Mieux vaut que le bédéphile sache bien dans quoi il s’engage en abordant cet album. Cette adaptation de l’autobiographie de Morgane Seliman par Laurent-Frédéric Bollée a de quoi bouleverser le lecteur. Sur près de cent-cinquante pages, se déploie, mois après mois, une effroyable descente aux enfers. Car aux coups (déjà d’une gravité inouïe), s’ajoutent les menaces, la préméditation et la mise en place d’une emprise absolue. La lecture peut dès lors s’avérer difficile à encaisser, par séquences. Mais comment serait-il possible de détourner le regard ? Comment serait-il possible de ne pas mener le combat ? Témoignage indispensable, l'ouvrage ne fait que montrer la réalité. La triste réalité d’un homme violent et sournois, tout puissant, qui a méticuleusement brisé la vie d’une jeune femme.
L’histoire est également l’occasion d’évoquer les graves insuffisances du système judiciaire (même si depuis l’époque des faits, les lignes ont quelque peu bougé).
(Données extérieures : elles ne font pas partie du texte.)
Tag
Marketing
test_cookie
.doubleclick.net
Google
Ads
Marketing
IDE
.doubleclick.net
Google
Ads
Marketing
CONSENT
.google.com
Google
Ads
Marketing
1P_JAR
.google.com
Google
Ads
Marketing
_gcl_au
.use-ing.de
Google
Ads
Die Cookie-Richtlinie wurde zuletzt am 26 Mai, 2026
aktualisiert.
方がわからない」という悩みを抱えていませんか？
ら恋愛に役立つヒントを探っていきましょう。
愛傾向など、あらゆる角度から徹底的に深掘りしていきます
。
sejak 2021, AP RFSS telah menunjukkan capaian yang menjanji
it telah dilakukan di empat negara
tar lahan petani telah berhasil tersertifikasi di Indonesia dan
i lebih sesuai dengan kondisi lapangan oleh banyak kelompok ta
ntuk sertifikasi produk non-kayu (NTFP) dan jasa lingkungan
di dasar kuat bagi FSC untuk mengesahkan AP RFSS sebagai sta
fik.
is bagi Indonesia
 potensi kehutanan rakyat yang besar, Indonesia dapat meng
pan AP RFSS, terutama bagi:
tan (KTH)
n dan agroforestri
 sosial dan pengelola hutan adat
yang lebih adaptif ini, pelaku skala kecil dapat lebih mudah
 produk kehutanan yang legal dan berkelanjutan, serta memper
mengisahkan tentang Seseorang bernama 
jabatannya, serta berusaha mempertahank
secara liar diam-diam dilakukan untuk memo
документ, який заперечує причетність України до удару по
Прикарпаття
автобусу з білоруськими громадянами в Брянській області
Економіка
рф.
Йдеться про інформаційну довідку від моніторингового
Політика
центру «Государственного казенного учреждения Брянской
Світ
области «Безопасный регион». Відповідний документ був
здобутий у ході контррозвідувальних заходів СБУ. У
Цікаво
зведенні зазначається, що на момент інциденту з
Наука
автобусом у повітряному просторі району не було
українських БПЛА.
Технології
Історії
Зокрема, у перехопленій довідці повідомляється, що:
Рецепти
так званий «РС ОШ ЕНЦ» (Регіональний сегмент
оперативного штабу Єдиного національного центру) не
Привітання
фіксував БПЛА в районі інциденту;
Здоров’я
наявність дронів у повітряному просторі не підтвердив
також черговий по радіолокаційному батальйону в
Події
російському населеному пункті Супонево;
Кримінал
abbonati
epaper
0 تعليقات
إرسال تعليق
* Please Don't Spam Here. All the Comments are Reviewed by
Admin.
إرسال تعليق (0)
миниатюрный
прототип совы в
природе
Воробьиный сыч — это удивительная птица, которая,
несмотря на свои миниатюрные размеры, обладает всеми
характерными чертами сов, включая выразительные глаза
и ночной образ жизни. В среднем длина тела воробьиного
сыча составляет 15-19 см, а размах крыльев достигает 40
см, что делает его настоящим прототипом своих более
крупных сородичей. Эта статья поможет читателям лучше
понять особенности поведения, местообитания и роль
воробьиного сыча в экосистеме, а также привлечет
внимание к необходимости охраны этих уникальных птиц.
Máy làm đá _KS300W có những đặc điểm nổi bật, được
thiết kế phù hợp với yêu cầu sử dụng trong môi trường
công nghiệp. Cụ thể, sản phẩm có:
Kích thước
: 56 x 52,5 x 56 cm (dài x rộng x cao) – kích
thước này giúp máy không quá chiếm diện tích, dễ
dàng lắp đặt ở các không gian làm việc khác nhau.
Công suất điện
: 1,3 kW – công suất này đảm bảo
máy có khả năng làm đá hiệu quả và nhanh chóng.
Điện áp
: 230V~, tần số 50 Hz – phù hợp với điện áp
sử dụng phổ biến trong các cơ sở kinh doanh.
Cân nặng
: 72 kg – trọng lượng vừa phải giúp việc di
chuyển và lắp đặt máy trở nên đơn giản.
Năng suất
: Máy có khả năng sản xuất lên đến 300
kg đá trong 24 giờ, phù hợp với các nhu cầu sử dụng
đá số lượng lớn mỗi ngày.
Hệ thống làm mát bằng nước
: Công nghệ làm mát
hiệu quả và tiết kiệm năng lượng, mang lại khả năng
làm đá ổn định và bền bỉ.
Trop lent, trop frileux lorsqu’il s’agit de protéger les victimes qui, heureusement, peuvent trouver un précieux soutien auprès d’associations spécialisées.
C’est peu de dire que les planches de Francesco Dibattista, qui œuvre pour la partie graphique, sont parfois glaçantes. Explicites, elles donnent à voir la violence physique et psychologique de l’agresseur telle qu’elle est : brutale, méthodique. Un parti-pris nécessaire pour transmettre toute la profondeur du récit. L’artiste italien parvient toutefois à ne jamais tomber dans une forme de voyeurisme malsain. Sans détails superflus, les dessins vont à l’essentiel et visent juste, tout en recourant à quelques procédés intéressants (notamment des jeux de proportions) pour mieux restituer l’état d’esprit et les émotions de la victime.
Il m’a volé ma vie est un témoignage d’une grande intensité qui illustre l’une des pires manifestations de la domination patriarcale. Ne serait-il pas urgent de dire définitivement STOP ?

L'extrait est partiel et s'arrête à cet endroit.